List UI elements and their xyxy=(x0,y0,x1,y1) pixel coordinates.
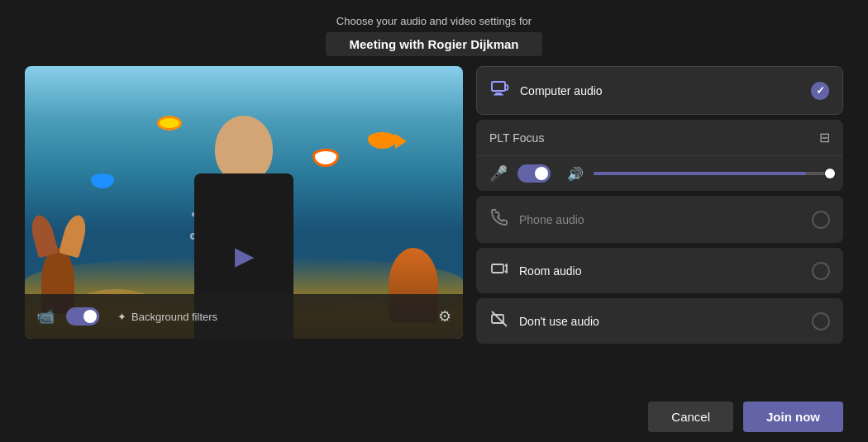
plt-mic-toggle[interactable] xyxy=(517,164,551,183)
audio-panel: Computer audio ✓ PLT Focus ⊟ 🎤 🔊 xyxy=(476,66,843,349)
person-head xyxy=(215,116,273,182)
camera-toggle-knob xyxy=(83,310,97,323)
volume-fill xyxy=(594,172,806,175)
background-filters-button[interactable]: ✦ Background filters xyxy=(117,311,217,323)
phone-audio-option[interactable]: Phone audio xyxy=(476,196,843,243)
room-audio-icon xyxy=(489,259,509,282)
join-now-button[interactable]: Join now xyxy=(743,402,843,432)
svg-rect-1 xyxy=(495,93,502,94)
cancel-button[interactable]: Cancel xyxy=(648,402,733,432)
computer-audio-label: Computer audio xyxy=(520,84,801,97)
volume-slider[interactable] xyxy=(594,172,830,175)
room-audio-option[interactable]: Room audio xyxy=(476,248,843,293)
settings-button[interactable]: ⚙ xyxy=(438,307,451,326)
svg-rect-0 xyxy=(492,82,505,91)
plt-header: PLT Focus ⊟ xyxy=(476,120,843,156)
no-audio-radio xyxy=(812,312,830,330)
svg-line-5 xyxy=(492,311,507,326)
plt-mic-knob xyxy=(535,167,548,180)
video-preview: ▶ 📹 ✦ Background filters ⚙ xyxy=(25,66,463,339)
room-audio-label: Room audio xyxy=(519,264,802,278)
fish-blue xyxy=(91,173,114,188)
phone-audio-label: Phone audio xyxy=(519,213,802,226)
video-controls-bar: 📹 ✦ Background filters ⚙ xyxy=(25,294,463,339)
no-audio-option[interactable]: Don't use audio xyxy=(476,298,843,344)
room-audio-radio xyxy=(812,262,830,280)
header: Choose your audio and video settings for… xyxy=(326,0,541,66)
plt-body: 🎤 🔊 xyxy=(476,156,843,191)
sparkle-icon: ✦ xyxy=(117,311,126,323)
main-content: ▶ 📹 ✦ Background filters ⚙ xyxy=(0,66,868,392)
camera-toggle[interactable] xyxy=(66,307,99,326)
computer-audio-icon xyxy=(490,78,510,102)
fish-orange xyxy=(368,132,397,149)
meeting-title: Meeting with Rogier Dijkman xyxy=(326,32,541,56)
no-audio-label: Don't use audio xyxy=(519,315,802,328)
no-audio-icon xyxy=(489,310,509,332)
svg-rect-2 xyxy=(494,94,503,96)
plt-focus-section: PLT Focus ⊟ 🎤 🔊 xyxy=(476,120,843,191)
camera-icon: 📹 xyxy=(36,307,55,326)
bg-filters-label: Background filters xyxy=(131,311,217,323)
shirt-logo: ▶ xyxy=(227,240,260,273)
svg-rect-3 xyxy=(492,264,503,273)
sliders-icon[interactable]: ⊟ xyxy=(819,130,830,145)
speaker-icon: 🔊 xyxy=(567,166,584,182)
mic-icon: 🎤 xyxy=(489,164,508,183)
computer-audio-selected: ✓ xyxy=(811,82,829,100)
volume-thumb xyxy=(825,169,835,178)
bottom-bar: Cancel Join now xyxy=(0,392,868,442)
computer-audio-option[interactable]: Computer audio ✓ xyxy=(476,66,843,115)
plt-title: PLT Focus xyxy=(489,131,544,145)
phone-audio-icon xyxy=(489,207,509,231)
phone-audio-radio xyxy=(812,211,830,229)
header-subtitle: Choose your audio and video settings for xyxy=(326,15,541,27)
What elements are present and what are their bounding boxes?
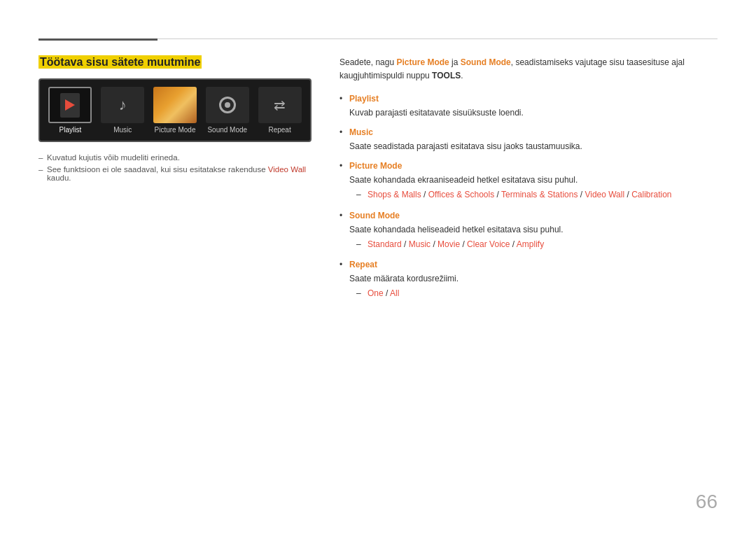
note-2-text-before: See funktsioon ei ole saadaval, kui sisu… — [47, 165, 268, 174]
sound-mode-sub-list: Standard / Music / Movie / Clear Voice /… — [349, 238, 718, 251]
sep3: / — [578, 190, 584, 199]
sep9: / — [384, 288, 390, 298]
sub-standard: Standard — [368, 239, 402, 249]
bullet-music: Music Saate seadistada parajasti esitata… — [340, 126, 718, 153]
media-item-picture-mode: Picture Mode — [152, 87, 199, 134]
intro-term-sound-mode: Sound Mode — [461, 57, 511, 67]
sep5: / — [402, 239, 409, 249]
bullet-desc-music: Saate seadistada parajasti esitatava sis… — [349, 140, 718, 153]
sound-mode-icon — [219, 97, 236, 113]
repeat-label: Repeat — [268, 126, 290, 134]
sep8: / — [510, 239, 516, 249]
sound-mode-sub-item: Standard / Music / Movie / Clear Voice /… — [356, 238, 718, 251]
page-number: 66 — [696, 491, 718, 513]
music-icon-box: ♪ — [101, 87, 144, 123]
section-title: Töötava sisu sätete muutmine — [38, 55, 202, 69]
bullet-heading-playlist: Playlist — [349, 92, 718, 105]
bullet-heading-sound-mode: Sound Mode — [349, 209, 718, 222]
bullet-desc-repeat: Saate määrata kordusrežiimi. — [349, 272, 718, 285]
bullet-playlist: Playlist Kuvab parajasti esitatavate sis… — [340, 92, 718, 119]
bullet-heading-repeat: Repeat — [349, 258, 718, 271]
bullet-heading-music: Music — [349, 126, 718, 139]
bullet-heading-picture-mode: Picture Mode — [349, 160, 718, 172]
right-column: Seadete, nagu Picture Mode ja Sound Mode… — [340, 56, 718, 307]
sub-one: One — [368, 288, 384, 298]
intro-term-picture-mode: Picture Mode — [396, 57, 449, 67]
note-1-text: Kuvatud kujutis võib mudeliti erineda. — [47, 153, 180, 162]
sep2: / — [494, 190, 501, 199]
music-icon: ♪ — [119, 96, 127, 114]
bullet-desc-sound-mode: Saate kohandada heliseadeid hetkel esita… — [349, 223, 718, 236]
repeat-sub-item: One / All — [356, 287, 718, 300]
picture-thumb — [153, 87, 197, 123]
note-2-link: Video Wall — [268, 165, 306, 174]
sep4: / — [624, 190, 631, 199]
sub-calibration: Calibration — [631, 190, 671, 199]
intro-before-1: Seadete, nagu — [340, 57, 396, 67]
play-triangle — [65, 99, 75, 111]
sub-clear-voice: Clear Voice — [467, 239, 510, 249]
sub-amplify: Amplify — [517, 239, 544, 249]
media-item-repeat: ⇄ Repeat — [256, 87, 303, 134]
notes-section: Kuvatud kujutis võib mudeliti erineda. S… — [38, 153, 312, 182]
note-2-text-after: kaudu. — [47, 174, 71, 182]
bullet-picture-mode: Picture Mode Saate kohandada ekraanisead… — [340, 160, 718, 202]
sub-terminals: Terminals & Stations — [501, 190, 578, 199]
note-item-2: See funktsioon ei ole saadaval, kui sisu… — [38, 165, 312, 182]
repeat-icon-box: ⇄ — [258, 87, 302, 123]
sound-mode-label: Sound Mode — [207, 126, 247, 134]
sep7: / — [460, 239, 467, 249]
note-item-1: Kuvatud kujutis võib mudeliti erineda. — [38, 153, 312, 162]
playlist-label: Playlist — [59, 126, 82, 134]
bullet-list: Playlist Kuvab parajasti esitatavate sis… — [340, 92, 718, 300]
bullet-sound-mode: Sound Mode Saate kohandada heliseadeid h… — [340, 209, 718, 251]
sub-all: All — [390, 288, 399, 298]
sound-inner-dot — [225, 102, 230, 108]
picture-mode-icon-box — [153, 87, 197, 123]
sound-mode-icon-box — [206, 87, 249, 123]
media-item-sound-mode: Sound Mode — [204, 87, 251, 134]
intro-between: ja — [449, 57, 461, 67]
sub-offices-schools: Offices & Schools — [428, 190, 495, 199]
media-player: Playlist ♪ Music Picture Mode — [38, 78, 312, 142]
bullet-desc-playlist: Kuvab parajasti esitatavate sisuüksuste … — [349, 106, 718, 119]
intro-term-tools: TOOLS — [432, 71, 461, 80]
music-label: Music — [113, 126, 132, 134]
repeat-sub-list: One / All — [349, 287, 718, 300]
media-item-playlist: Playlist — [47, 87, 94, 134]
media-item-music: ♪ Music — [99, 87, 146, 134]
sub-shops-malls: Shops & Malls — [368, 190, 421, 199]
intro-text: Seadete, nagu Picture Mode ja Sound Mode… — [340, 56, 718, 83]
repeat-icon: ⇄ — [274, 97, 286, 113]
intro-period: . — [461, 71, 463, 80]
playlist-icon — [60, 93, 80, 118]
sep1: / — [421, 190, 428, 199]
bullet-repeat: Repeat Saate määrata kordusrežiimi. One … — [340, 258, 718, 300]
bullet-desc-picture-mode: Saate kohandada ekraaniseadeid hetkel es… — [349, 174, 718, 186]
left-column: Töötava sisu sätete muutmine Playlist ♪ — [38, 56, 312, 307]
picture-mode-sub-item: Shops & Malls / Offices & Schools / Term… — [356, 188, 718, 202]
sub-video-wall: Video Wall — [584, 190, 624, 199]
sub-music: Music — [409, 239, 430, 249]
picture-mode-sub-list: Shops & Malls / Offices & Schools / Term… — [349, 188, 718, 202]
picture-mode-label: Picture Mode — [155, 126, 196, 134]
playlist-icon-box — [48, 87, 92, 123]
sep6: / — [430, 239, 438, 249]
sub-movie: Movie — [438, 239, 460, 249]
□ □ □ □
* [Goal of the exercise]:
Among the lines of the material, some contain the string "nagu". State how many, and nothing more.

* [The answer]:
3